Deborah dejó escapar una risa amarga y exclamó:

– ¡Oh, estupendo!

El tenedor de Emily tintineó contra su plato.

– Te ruego que pares de una vez, Deborah -dijo.

– ¿Que pare el qué, Em?

Emily empezó a decir algo, recordó la presencia de James, lo miró y se calló. Cogió el tenedor y le dio vueltas entre los dedos de su mano izquierda, una y otra vez, como si tratase de descubrir en él alguna marca. No iba con su carácter empezar una pelea durante la cena, y me sentí aliviado (aunque, en el fondo, decepcionado) cuando vi que se tranquilizaba. No quería ni pensar en qué sorprendentes revelaciones podía hacer Deborah si se sentía directamente retada. Pero cuando se calentaban los ánimos, siempre se podía contar con la sorprendente capacidad de autocontrol de Emily. Durante nuestros ocho años de vida en común tuvimos una única pelea: algo relacionado con kirsch y una fondue de queso. Lo que Emily odiaba por encima de todas las cosas era llamar la atención o montar escenas de cualquier clase; así había sobrevivido a su infancia como única niña judía con ojos achinados de Squirrel Hill.

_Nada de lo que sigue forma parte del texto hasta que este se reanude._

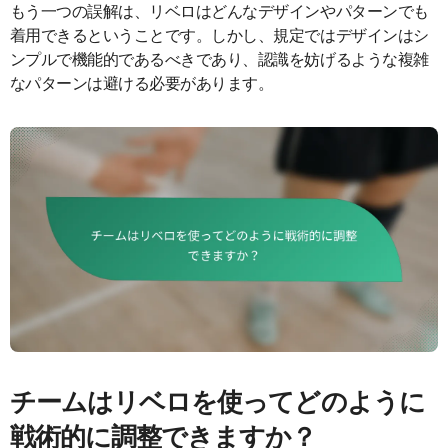
もう一つの誤解は、リベロはどんなデザインやパターンでも
着用できるということです。しかし、規定ではデザインはシ
ンプルで機能的であるべきであり、認識を妨げるような複雑
なパターンは避ける必要があります。
チームはリベロを使ってどのように
戦術的に調整できますか？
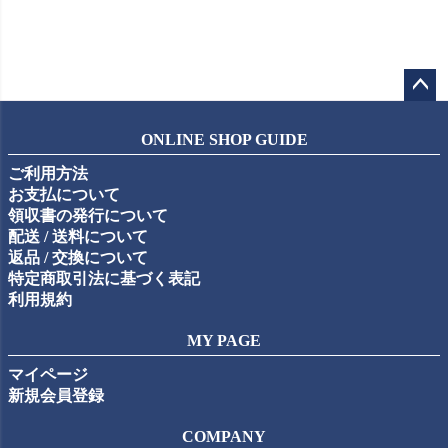
ペー
ジト
ONLINE SHOP GUIDE
ップ
ご利用方法
へ
お支払について
領収書の発行について
配送 / 送料について
返品 / 交換について
特定商取引法に基づく表記
利用規約
MY PAGE
マイページ
新規会員登録
COMPANY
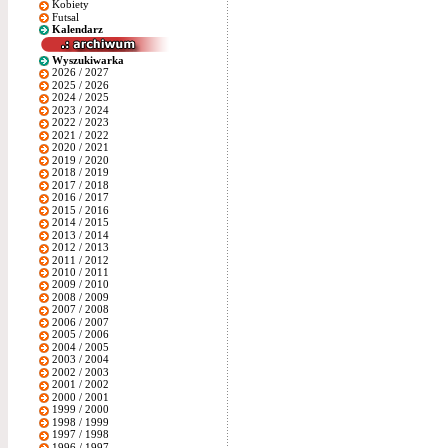
Kobiety
Futsal
Kalendarz
Wyszukiwarka
2026 / 2027
2025 / 2026
2024 / 2025
2023 / 2024
2022 / 2023
2021 / 2022
2020 / 2021
2019 / 2020
2018 / 2019
2017 / 2018
2016 / 2017
2015 / 2016
2014 / 2015
2013 / 2014
2012 / 2013
2011 / 2012
2010 / 2011
2009 / 2010
2008 / 2009
2007 / 2008
2006 / 2007
2005 / 2006
2004 / 2005
2003 / 2004
2002 / 2003
2001 / 2002
2000 / 2001
1999 / 2000
1998 / 1999
1997 / 1998
1996 / 1997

– Te ruego que dejes en paz a Grady -dijo finalmente con una susurrante y oscura voz de Casanova, en un intento de darle un aire de broma al comentario-. Sólo por esta noche.

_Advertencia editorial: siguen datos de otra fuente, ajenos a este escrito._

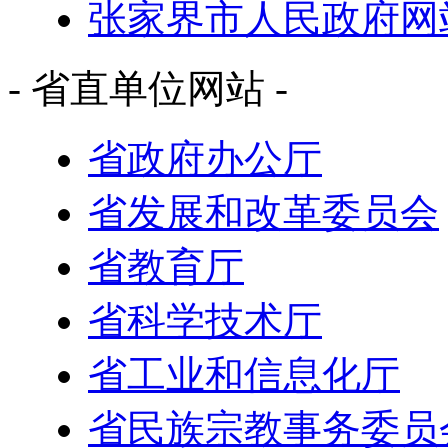
张家界市人民政府网
- 省直单位网站 -
省政府办公厅
省发展和改革委员会
省教育厅
省科学技术厅
省工业和信息化厅
省民族宗教事务委员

Deborah permaneció sentada, reflexionando.

– Estás loca, Em -dijo.

– ¡Deborah! -intervino Irv-. ¡Ya está bien!

– ¿Estoy loca? ¡Mírate al espejo!

– ¿Qué has dicho?

– ¡Que te mires al espejo! -repitió Emily. Agarró el tenedor con más fuerza, hasta que los nudillos se le pusieron blancos, y pensé que Deborah podía acabar recibiendo mucho más de lo que se imaginaba. De pronto recordé que la milagrosa noche de la fondue de queso Emily me había amenazado con un tenedor de postre-. Mírate: sentada ahí, con un albornoz. Y ni siquiera te has peinado.

– Deborah, Emily, ¡basta! -exclamó Irene tras dejar sobre la mesa su tenedor-. Dejad de pelearos inmediatamente. -Elevó las comisuras de los labios simulando una sonrisa y miró a James-. ¿Es que no os dais cuenta de la impresión que le estáis causando a nuestro invitado?

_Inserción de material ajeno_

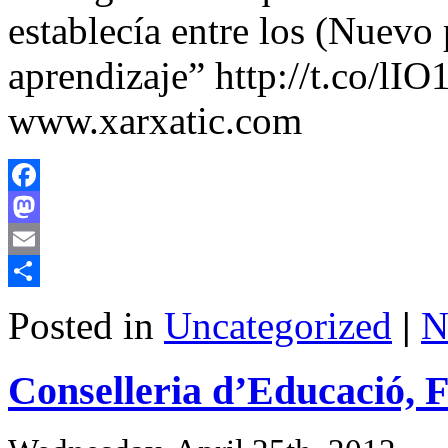
establecía entre los (Nuevo
aprendizaje” http://t.co/
www.xarxatic.com
Facebook
Mastodon
Email
Share
Posted in
Uncategorized
|
N
Conselleria d’Educació, 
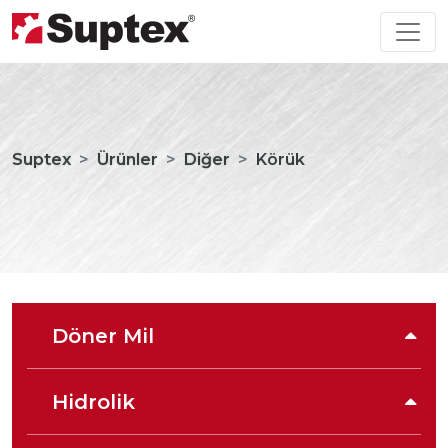
Suptex
Ürünler
Diğer
Körük
Döner Mil
Hidrolik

Emily obedeció. Con un gesto de alivio relajó la presión de su mano sobre el tenedor y desapareció la tensión de sus hombros. Me quedé amarga y absurdamente decepcionado al ver con cuánta docilidad obedecía.

– Lo siento -se disculpó. Sonrió a James-. Lo siento, James.

James asintió, pero parecía más perplejo que feliz por las disculpas. Bebió con avidez un largo trago del tinto de California que tomábamos con la cena, como si tuviera la garganta seca. Durante unos instantes, Deborah siguió acariciándose su despeinada melena negra. De pronto se levantó y se ciñó estrechamente el albornoz.

– ¡Tú siempre pidiendo perdón! -le espetó a Emily, con las mejillas temblándole de lástima y desprecio. Su silla, una de las ocho de elegante madera de abedul escandinavo, permaneció unos instantes en precario equilibrio sobre las patas traseras y después cayó al suelo con gran estruendo. Deborah se volvió con brusquedad, en un vano intento de atraparla, y el cinturón del albornoz golpeó su copa de vino y la volcó-. ¡Estoy harta de la pascua! -dijo, aunque el comentario era a todas luces superfluo. Volvió a abrir la boca, y cerré los ojos y me preparé para lo que pudiera decir.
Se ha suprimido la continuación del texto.